Tutte considerazioni che trovano ampio spazio nella relazione, alcuni passaggi della quale sembrano peraltro presagire l'incidente di questi ultimi giorni. «Appare necessario che sia predisposto uno studio geo-tecnico in dettaglio, sia per l'area inlet che quella outlet, che individui le aree più vulnerabili, ne valuti i relativi rischi e stabilisca i possibili rimedi per mitigarli», si legge nel testo.
Sono poi stati attuati questi rimedi? L'incidente del 25 gennaio poteva essere evitato? Difficile dare una risposta. Ma gli stessi esperti della Farnesina, che a suo tempo avevano espresso i propri dubbi a proposito del modo in cui era stato approvato il prestito, segnalano alcuni aspetti relativi allo svolgimento dei lavori. «Non è stato fatto un adeguato studio di incidenza geologica», sottolinea un ingegnere della Dgcs. «Non è possibile dire se con il senno di poi uno studio di quel tipo avrebbe impedito i vari incidenti che si sono prodotti, ma sicuramente c'è stata una certa approssimazione in tutta la conduzione del lavoro».

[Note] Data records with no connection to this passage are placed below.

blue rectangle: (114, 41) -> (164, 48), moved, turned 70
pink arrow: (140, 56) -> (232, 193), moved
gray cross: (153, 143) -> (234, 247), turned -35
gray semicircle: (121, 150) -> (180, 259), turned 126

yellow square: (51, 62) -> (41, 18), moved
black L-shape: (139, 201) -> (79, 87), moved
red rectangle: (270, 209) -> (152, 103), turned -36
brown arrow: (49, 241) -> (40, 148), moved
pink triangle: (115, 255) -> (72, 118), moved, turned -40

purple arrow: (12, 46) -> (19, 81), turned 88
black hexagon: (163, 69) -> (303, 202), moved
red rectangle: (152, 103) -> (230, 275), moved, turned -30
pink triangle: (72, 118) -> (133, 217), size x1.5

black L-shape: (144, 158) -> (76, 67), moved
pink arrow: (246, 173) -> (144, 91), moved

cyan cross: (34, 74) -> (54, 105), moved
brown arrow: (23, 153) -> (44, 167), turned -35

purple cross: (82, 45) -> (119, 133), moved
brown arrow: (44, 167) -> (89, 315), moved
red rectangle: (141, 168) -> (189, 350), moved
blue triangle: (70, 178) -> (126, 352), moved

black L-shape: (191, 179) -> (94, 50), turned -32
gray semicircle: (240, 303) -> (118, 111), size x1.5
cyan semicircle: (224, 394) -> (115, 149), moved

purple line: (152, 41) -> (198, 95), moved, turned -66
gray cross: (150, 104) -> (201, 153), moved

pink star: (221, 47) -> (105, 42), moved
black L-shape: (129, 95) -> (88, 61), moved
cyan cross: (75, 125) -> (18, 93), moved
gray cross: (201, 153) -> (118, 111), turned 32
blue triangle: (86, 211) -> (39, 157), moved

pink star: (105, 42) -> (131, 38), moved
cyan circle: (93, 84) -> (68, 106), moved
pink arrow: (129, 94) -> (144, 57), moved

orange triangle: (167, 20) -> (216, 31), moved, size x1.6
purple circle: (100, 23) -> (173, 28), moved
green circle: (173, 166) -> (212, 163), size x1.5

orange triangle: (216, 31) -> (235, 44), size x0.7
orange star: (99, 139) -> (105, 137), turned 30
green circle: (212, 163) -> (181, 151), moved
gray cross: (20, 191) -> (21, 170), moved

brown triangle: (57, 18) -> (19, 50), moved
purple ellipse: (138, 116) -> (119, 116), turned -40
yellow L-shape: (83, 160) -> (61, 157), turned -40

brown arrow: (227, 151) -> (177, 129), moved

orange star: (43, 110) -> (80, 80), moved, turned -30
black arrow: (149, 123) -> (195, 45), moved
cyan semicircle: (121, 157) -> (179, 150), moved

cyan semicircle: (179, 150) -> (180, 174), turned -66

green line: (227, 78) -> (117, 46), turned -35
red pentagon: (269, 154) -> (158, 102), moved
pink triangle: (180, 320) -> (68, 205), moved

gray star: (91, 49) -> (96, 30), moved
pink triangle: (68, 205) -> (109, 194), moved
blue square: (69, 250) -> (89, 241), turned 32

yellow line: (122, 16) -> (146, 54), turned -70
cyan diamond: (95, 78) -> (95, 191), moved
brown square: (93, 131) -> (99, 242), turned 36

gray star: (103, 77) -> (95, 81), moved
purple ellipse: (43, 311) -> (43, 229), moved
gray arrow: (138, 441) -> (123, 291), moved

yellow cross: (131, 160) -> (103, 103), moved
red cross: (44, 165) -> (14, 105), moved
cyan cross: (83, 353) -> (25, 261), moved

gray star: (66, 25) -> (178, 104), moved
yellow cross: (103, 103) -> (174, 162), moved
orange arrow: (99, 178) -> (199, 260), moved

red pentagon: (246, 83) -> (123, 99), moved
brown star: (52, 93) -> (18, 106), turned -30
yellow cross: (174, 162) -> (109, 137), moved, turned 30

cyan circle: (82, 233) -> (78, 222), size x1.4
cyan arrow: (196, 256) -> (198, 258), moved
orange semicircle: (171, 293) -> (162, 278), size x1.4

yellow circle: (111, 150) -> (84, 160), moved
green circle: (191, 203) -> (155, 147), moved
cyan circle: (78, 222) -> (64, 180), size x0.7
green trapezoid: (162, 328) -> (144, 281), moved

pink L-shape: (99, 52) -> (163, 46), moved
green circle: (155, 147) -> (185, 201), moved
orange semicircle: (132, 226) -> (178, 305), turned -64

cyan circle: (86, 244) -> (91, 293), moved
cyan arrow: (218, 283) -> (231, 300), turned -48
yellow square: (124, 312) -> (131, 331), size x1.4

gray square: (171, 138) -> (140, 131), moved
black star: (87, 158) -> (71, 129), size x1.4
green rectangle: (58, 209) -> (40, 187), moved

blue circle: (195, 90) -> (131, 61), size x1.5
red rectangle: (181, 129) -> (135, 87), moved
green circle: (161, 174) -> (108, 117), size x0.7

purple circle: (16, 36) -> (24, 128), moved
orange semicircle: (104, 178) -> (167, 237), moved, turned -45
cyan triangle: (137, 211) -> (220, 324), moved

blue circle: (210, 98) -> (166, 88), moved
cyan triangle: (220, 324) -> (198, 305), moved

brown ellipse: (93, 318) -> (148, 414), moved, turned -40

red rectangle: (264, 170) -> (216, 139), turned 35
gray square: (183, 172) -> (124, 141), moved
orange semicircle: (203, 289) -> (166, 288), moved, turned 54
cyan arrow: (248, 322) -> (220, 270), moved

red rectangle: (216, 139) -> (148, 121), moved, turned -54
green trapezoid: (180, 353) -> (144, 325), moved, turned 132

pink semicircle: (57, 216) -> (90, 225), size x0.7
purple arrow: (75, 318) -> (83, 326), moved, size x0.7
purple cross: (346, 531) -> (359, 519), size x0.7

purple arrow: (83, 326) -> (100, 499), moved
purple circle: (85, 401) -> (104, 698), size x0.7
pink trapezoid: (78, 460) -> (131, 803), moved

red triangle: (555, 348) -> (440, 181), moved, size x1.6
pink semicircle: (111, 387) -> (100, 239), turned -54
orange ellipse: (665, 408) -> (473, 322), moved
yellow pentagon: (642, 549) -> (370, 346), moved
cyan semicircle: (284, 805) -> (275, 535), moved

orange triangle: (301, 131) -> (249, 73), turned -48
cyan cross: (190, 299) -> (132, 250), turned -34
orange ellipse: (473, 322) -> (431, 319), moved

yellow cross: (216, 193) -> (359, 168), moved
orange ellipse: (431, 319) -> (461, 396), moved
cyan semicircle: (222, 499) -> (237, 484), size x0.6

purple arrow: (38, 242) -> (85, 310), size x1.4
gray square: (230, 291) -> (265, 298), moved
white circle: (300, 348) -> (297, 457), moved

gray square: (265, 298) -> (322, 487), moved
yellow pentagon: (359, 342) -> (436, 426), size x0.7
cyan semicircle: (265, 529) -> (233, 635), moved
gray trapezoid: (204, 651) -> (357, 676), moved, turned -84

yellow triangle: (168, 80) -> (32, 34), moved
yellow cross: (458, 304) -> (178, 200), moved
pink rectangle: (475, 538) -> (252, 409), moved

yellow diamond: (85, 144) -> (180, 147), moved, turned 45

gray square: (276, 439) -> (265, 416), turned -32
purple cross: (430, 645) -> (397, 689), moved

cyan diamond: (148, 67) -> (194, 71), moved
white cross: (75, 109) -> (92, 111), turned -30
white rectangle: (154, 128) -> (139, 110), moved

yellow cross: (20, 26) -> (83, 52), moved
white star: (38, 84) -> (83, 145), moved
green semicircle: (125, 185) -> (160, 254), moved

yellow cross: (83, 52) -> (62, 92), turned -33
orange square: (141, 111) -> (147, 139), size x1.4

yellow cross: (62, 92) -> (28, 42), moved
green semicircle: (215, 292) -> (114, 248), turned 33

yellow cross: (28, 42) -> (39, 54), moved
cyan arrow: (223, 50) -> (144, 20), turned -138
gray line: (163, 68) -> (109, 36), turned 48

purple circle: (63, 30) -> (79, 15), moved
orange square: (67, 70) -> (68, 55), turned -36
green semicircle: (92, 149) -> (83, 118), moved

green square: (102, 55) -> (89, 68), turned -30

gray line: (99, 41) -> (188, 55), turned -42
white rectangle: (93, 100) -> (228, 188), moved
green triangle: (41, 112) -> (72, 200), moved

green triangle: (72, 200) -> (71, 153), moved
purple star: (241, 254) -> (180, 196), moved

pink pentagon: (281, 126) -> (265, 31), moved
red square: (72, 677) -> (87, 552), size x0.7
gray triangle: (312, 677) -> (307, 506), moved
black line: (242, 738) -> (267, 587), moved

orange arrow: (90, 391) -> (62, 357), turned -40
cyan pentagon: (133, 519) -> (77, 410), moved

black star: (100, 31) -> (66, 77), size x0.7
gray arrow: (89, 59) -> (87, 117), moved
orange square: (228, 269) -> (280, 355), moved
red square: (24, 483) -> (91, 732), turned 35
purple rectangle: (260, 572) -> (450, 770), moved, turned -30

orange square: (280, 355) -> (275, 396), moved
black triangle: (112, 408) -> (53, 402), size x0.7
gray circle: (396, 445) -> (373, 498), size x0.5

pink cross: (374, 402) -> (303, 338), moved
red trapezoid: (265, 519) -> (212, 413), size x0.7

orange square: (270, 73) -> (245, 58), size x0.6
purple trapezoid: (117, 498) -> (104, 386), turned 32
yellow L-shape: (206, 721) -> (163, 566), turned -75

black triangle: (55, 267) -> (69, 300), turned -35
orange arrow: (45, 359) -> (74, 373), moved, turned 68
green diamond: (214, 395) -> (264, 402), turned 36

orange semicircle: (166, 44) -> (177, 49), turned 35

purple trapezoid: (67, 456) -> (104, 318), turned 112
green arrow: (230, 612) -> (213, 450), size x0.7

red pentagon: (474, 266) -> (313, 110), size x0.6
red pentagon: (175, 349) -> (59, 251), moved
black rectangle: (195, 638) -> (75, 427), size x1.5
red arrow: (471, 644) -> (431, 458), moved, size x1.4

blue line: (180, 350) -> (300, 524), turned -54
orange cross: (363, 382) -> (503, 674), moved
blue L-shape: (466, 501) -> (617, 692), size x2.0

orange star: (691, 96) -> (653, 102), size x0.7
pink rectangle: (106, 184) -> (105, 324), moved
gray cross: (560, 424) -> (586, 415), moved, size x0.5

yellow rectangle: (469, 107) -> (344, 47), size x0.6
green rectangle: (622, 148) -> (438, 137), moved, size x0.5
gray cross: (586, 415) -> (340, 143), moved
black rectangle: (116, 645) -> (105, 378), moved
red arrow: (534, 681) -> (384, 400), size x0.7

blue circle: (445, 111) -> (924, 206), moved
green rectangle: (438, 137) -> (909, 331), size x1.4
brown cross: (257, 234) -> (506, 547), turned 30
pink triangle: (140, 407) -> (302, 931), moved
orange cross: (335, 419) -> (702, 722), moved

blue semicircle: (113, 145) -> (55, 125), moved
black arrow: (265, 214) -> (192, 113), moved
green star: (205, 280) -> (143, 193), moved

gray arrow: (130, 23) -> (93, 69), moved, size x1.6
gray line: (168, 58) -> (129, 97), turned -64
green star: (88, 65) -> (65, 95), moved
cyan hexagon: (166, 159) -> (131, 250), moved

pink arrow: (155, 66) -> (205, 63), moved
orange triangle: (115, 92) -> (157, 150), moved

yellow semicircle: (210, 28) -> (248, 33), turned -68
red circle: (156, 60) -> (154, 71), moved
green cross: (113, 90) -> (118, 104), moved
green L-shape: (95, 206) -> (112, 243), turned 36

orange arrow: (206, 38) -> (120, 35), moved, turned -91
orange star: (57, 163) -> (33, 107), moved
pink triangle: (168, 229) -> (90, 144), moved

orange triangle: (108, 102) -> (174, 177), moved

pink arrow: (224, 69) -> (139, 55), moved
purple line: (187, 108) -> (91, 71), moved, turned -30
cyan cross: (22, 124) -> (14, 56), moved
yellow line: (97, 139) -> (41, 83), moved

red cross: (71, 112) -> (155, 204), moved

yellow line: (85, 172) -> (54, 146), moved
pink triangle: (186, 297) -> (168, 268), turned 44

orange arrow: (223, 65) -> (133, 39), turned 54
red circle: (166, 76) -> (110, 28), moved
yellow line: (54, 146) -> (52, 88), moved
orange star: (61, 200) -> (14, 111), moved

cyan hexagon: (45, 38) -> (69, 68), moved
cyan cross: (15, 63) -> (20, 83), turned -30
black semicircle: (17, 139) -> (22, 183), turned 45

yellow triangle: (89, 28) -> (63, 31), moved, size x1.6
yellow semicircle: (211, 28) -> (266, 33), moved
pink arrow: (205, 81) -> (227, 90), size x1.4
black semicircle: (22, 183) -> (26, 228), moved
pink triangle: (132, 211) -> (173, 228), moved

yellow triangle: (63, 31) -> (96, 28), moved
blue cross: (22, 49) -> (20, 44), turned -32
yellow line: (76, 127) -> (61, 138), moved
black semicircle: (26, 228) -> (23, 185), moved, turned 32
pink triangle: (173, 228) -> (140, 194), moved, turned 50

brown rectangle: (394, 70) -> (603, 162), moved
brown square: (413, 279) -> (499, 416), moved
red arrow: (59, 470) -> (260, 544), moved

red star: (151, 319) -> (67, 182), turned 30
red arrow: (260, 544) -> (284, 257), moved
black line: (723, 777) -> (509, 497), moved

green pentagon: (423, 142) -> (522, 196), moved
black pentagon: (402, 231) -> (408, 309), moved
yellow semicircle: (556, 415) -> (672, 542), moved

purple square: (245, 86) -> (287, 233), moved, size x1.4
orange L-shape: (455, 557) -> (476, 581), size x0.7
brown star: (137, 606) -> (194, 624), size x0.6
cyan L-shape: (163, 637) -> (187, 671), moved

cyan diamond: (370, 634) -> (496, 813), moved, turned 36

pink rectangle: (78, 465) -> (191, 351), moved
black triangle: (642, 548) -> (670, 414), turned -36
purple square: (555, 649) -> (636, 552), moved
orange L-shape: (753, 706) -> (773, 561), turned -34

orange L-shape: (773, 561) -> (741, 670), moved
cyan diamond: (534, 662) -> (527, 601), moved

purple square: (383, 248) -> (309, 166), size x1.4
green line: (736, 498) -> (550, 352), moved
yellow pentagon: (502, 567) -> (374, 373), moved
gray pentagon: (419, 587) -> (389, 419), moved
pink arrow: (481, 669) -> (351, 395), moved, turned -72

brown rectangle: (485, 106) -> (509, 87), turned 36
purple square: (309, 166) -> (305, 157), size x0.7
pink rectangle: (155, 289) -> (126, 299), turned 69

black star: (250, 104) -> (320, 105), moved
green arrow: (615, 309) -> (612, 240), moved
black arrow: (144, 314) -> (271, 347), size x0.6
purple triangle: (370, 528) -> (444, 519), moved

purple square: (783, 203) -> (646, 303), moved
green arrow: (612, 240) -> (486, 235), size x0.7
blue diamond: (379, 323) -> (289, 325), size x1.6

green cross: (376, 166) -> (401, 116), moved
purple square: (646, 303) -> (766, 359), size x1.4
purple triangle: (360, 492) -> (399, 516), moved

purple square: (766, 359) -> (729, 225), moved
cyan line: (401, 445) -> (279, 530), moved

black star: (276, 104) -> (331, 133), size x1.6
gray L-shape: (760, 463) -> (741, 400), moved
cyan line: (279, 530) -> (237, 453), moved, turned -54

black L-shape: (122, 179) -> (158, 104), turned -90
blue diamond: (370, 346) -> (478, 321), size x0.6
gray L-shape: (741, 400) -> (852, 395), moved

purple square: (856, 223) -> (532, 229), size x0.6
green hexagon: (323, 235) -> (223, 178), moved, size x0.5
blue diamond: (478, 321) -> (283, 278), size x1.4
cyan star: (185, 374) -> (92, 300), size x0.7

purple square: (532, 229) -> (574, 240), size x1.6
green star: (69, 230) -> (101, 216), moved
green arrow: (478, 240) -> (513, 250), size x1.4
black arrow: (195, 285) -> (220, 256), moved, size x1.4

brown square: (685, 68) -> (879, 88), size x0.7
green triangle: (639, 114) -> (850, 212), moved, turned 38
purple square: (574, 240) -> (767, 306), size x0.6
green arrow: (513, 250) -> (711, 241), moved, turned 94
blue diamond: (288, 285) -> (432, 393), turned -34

Dopo il crollo del 25 gennaio, la Salini ha dichiarato, attraverso un comunicato sul suo sito web, che «un imprevisto geologico ha provocato un fornello con una venuta di materiale, che ha interessato circa 15 metri del tunnel» e parla di due mesi di manutenzione straordinaria «per consentire l'effettuazione delle necessarie operazioni di ripristino». Ma fonti diplomatiche e tecniche ad Addis Abeba sostengono che l'incidente è più esteso e che per il ripristino del funzionamento della diga «ci vorranno, in un'ipotesi ottimistica, almeno sei mesi». Nel frattempo, gli etiopi sono invitati a risparmiare energia. Una richiesta più che imbarazzante per il governo efficentista di Meles Zenawi, soprattutto se fatta a tre mesi dalle elezioni politiche, con cui il premier tigrino aspira a mantenere quel potere che esercita in modo indisturbato dal 1991.